• _WHAT IS NEEDED_
The data beneath this task is to be duplicated exactly, in its entirety.

• _Page-level text extractions_
######
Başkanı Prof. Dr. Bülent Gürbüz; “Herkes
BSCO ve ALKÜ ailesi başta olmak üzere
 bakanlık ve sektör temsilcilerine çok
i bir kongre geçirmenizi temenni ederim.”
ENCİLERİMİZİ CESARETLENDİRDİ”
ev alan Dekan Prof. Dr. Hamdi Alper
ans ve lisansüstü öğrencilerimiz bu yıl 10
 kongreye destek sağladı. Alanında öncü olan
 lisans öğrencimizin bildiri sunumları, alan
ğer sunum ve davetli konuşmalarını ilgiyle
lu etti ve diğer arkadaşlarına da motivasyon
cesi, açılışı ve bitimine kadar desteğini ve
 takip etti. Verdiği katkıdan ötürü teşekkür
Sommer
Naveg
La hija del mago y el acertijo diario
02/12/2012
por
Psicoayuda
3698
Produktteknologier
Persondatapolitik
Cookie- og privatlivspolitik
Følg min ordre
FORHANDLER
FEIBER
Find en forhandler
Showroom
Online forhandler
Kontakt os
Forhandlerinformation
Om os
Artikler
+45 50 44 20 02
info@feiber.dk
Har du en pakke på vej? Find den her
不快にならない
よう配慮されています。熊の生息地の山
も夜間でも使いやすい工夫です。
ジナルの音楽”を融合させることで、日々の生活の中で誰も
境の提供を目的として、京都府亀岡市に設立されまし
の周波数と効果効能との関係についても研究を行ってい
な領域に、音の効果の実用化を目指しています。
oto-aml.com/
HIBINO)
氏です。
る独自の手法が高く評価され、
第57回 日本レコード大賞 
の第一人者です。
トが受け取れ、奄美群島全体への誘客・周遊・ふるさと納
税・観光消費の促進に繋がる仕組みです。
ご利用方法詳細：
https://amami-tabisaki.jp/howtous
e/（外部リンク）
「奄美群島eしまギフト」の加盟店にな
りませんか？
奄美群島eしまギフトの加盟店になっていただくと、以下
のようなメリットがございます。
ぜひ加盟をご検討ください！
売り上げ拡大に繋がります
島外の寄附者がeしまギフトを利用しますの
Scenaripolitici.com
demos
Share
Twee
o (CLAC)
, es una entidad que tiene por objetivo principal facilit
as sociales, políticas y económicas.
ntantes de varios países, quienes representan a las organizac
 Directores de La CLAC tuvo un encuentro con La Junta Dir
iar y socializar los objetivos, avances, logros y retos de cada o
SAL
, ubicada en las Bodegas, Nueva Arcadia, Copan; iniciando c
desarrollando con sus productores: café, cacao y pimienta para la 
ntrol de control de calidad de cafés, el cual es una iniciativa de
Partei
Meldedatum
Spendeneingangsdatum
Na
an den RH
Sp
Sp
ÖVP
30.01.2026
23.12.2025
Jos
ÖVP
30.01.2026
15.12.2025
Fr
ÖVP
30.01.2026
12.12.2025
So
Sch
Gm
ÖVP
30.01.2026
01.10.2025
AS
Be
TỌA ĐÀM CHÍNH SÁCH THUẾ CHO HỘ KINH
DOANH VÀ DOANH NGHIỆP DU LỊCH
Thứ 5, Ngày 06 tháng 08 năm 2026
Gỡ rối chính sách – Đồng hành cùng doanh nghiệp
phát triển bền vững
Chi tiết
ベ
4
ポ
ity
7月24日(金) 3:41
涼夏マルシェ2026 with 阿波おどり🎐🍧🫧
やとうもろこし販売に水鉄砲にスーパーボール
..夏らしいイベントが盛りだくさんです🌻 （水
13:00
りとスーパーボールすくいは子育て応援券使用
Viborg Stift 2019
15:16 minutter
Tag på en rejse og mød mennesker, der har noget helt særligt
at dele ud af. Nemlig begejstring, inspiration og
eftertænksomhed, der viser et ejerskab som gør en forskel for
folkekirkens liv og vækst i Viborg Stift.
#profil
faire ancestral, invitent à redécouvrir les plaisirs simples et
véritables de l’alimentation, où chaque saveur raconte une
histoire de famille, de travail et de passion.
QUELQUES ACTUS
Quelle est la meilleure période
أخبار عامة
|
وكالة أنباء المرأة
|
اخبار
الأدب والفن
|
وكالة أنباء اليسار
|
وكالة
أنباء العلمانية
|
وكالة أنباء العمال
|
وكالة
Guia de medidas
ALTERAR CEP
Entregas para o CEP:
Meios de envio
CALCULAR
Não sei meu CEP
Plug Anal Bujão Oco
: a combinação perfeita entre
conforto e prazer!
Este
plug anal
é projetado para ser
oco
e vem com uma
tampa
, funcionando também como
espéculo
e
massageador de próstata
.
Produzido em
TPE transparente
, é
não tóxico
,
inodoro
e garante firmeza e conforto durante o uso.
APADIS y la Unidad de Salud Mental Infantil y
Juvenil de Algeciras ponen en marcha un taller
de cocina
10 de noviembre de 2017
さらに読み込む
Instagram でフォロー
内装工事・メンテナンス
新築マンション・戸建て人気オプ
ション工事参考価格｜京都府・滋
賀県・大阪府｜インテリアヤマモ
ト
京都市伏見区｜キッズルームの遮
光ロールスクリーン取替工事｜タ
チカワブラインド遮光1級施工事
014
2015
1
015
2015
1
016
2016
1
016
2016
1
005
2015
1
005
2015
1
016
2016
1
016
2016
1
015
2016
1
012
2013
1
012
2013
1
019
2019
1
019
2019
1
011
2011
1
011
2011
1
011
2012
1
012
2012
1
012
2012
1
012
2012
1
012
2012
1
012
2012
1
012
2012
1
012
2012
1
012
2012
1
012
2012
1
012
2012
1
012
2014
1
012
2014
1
######
• _SOLUTION_
Başkanı Prof. Dr. Bülent Gürbüz; “Herkes
BSCO ve ALKÜ ailesi başta olmak üzere
 bakanlık ve sektör temsilcilerine çok
i bir kongre geçirmenizi temenni ederim.”
ENCİLERİMİZİ CESARETLENDİRDİ”
ev alan Dekan Prof. Dr. Hamdi Alper
ans ve lisansüstü öğrencilerimiz bu yıl 10
 kongreye destek sağladı. Alanında öncü olan
 lisans öğrencimizin bildiri sunumları, alan
ğer sunum ve davetli konuşmalarını ilgiyle
lu etti ve diğer arkadaşlarına da motivasyon
cesi, açılışı ve bitimine kadar desteğini ve
 takip etti. Verdiği katkıdan ötürü teşekkür
Sommer
Naveg
La hija del mago y el acertijo diario
02/12/2012
por
Psicoayuda
3698
Produktteknologier
Persondatapolitik
Cookie- og privatlivspolitik
Følg min ordre
FORHANDLER
FEIBER
Find en forhandler
Showroom
Online forhandler
Kontakt os
Forhandlerinformation
Om os
Artikler
+45 50 44 20 02
info@feiber.dk
Har du en pakke på vej? Find den her
不快にならない
よう配慮されています。熊の生息地の山
も夜間でも使いやすい工夫です。
ジナルの音楽”を融合させることで、日々の生活の中で誰も
境の提供を目的として、京都府亀岡市に設立されまし
の周波数と効果効能との関係についても研究を行ってい
な領域に、音の効果の実用化を目指しています。
oto-aml.com/
HIBINO)
氏です。
る独自の手法が高く評価され、
第57回 日本レコード大賞 
の第一人者です。
トが受け取れ、奄美群島全体への誘客・周遊・ふるさと納
税・観光消費の促進に繋がる仕組みです。
ご利用方法詳細：
https://amami-tabisaki.jp/howtous
e/（外部リンク）
「奄美群島eしまギフト」の加盟店にな
りませんか？
奄美群島eしまギフトの加盟店になっていただくと、以下
のようなメリットがございます。
ぜひ加盟をご検討ください！
売り上げ拡大に繋がります
島外の寄附者がeしまギフトを利用しますの
Scenaripolitici.com
demos
Share
Twee
o (CLAC)
, es una entidad que tiene por objetivo principal facilit
as sociales, políticas y económicas.
ntantes de varios países, quienes representan a las organizac
 Directores de La CLAC tuvo un encuentro con La Junta Dir
iar y socializar los objetivos, avances, logros y retos de cada o
SAL
, ubicada en las Bodegas, Nueva Arcadia, Copan; iniciando c
desarrollando con sus productores: café, cacao y pimienta para la 
ntrol de control de calidad de cafés, el cual es una iniciativa de
Partei
Meldedatum
Spendeneingangsdatum
Na
an den RH
Sp
Sp
ÖVP
30.01.2026
23.12.2025
Jos
ÖVP
30.01.2026
15.12.2025
Fr
ÖVP
30.01.2026
12.12.2025
So
Sch
Gm
ÖVP
30.01.2026
01.10.2025
AS
Be
TỌA ĐÀM CHÍNH SÁCH THUẾ CHO HỘ KINH
DOANH VÀ DOANH NGHIỆP DU LỊCH
Thứ 5, Ngày 06 tháng 08 năm 2026
Gỡ rối chính sách – Đồng hành cùng doanh nghiệp
phát triển bền vững
Chi tiết
ベ
4
ポ
ity
7月24日(金) 3:41
涼夏マルシェ2026 with 阿波おどり🎐🍧🫧
やとうもろこし販売に水鉄砲にスーパーボール
..夏らしいイベントが盛りだくさんです🌻 （水
13:00
りとスーパーボールすくいは子育て応援券使用
Viborg Stift 2019
15:16 minutter
Tag på en rejse og mød mennesker, der har noget helt særligt
at dele ud af. Nemlig begejstring, inspiration og
eftertænksomhed, der viser et ejerskab som gør en forskel for
folkekirkens liv og vækst i Viborg Stift.
#profil
faire ancestral, invitent à redécouvrir les plaisirs simples et
véritables de l’alimentation, où chaque saveur raconte une
histoire de famille, de travail et de passion.
QUELQUES ACTUS
Quelle est la meilleure période
أخبار عامة
|
وكالة أنباء المرأة
|
اخبار
الأدب والفن
|
وكالة أنباء اليسار
|
وكالة
أنباء العلمانية
|
وكالة أنباء العمال
|
وكالة
Guia de medidas
ALTERAR CEP
Entregas para o CEP:
Meios de envio
CALCULAR
Não sei meu CEP
Plug Anal Bujão Oco
: a combinação perfeita entre
conforto e prazer!
Este
plug anal
é projetado para ser
oco
e vem com uma
tampa
, funcionando também como
espéculo
e
massageador de próstata
.
Produzido em
TPE transparente
, é
não tóxico
,
inodoro
e garante firmeza e conforto durante o uso.
APADIS y la Unidad de Salud Mental Infantil y
Juvenil de Algeciras ponen en marcha un taller
de cocina
10 de noviembre de 2017
さらに読み込む
Instagram でフォロー
内装工事・メンテナンス
新築マンション・戸建て人気オプ
ション工事参考価格｜京都府・滋
賀県・大阪府｜インテリアヤマモ
ト
京都市伏見区｜キッズルームの遮
光ロールスクリーン取替工事｜タ
チカワブラインド遮光1級施工事
014
2015
1
015
2015
1
016
2016
1
016
2016
1
005
2015
1
005
2015
1
016
2016
1
016
2016
1
015
2016
1
012
2013
1
012
2013
1
019
2019
1
019
2019
1
011
2011
1
011
2011
1
011
2012
1
012
2012
1
012
2012
1
012
2012
1
012
2012
1
012
2012
1
012
2012
1
012
2012
1
012
2012
1
012
2012
1
012
2012
1
012
2014
1
012
2014
1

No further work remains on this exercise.